Henpecked Hoboes is a theatrical cartoon short released on October 26, 1946 directed by Tex Avery. It stars George and Junior in their first appearance. According to model sheets, the cartoon's working title was Bums Away.

==Plot==
George and Junior are hobos who want a chicken dinner. George's plans for catching a hen are constantly sabotaged by Junior's detrimental assistance. The duo take on more than they can chew as they attempt to get their hands on an alluring hen. George dons a rooster suit to lure away the hen from her guardian rooster, who is sent rocketing to the North Pole.
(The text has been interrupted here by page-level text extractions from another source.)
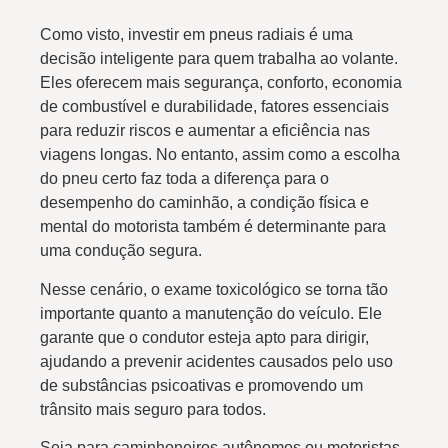
Como visto, investir em pneus radiais é uma
decisão inteligente para quem trabalha ao volante.
Eles oferecem mais segurança, conforto, economia
de combustível e durabilidade, fatores essenciais
para reduzir riscos e aumentar a eficiência nas
viagens longas. No entanto, assim como a escolha
do pneu certo faz toda a diferença para o
desempenho do caminhão, a condição física e
mental do motorista também é determinante para
uma condução segura.
Nesse cenário, o exame toxicológico se torna tão
importante quanto a manutenção do veículo. Ele
garante que o condutor esteja apto para dirigir,
ajudando a prevenir acidentes causados pelo uso
de substâncias psicoativas e promovendo um
trânsito mais seguro para todos.
Seja para caminhoneiros autônomos ou motoristas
While the rooster walks back to civilization, George and Junior wreak havoc upon each other. They dress up as a worm (that is eaten by the hen) and a giant chick who is mothered to near-death. All in an attempt to get the alluring female onto the dinner table. At the end George, after one too many screwups, kicks Junior in the rear hard into the air. The hen then delivers a hard kick of her own to George, sending him flying.

Satisfied, the hen wipes her hands. She then feels a hand tap on her shoulder, and turns around. She is shocked to find that the rooster has returned. He is not happy about his trek back home, and motions for her to bend over. He gets his revenge by delivering countless kicks to the hen's backside, all the way back to the barn.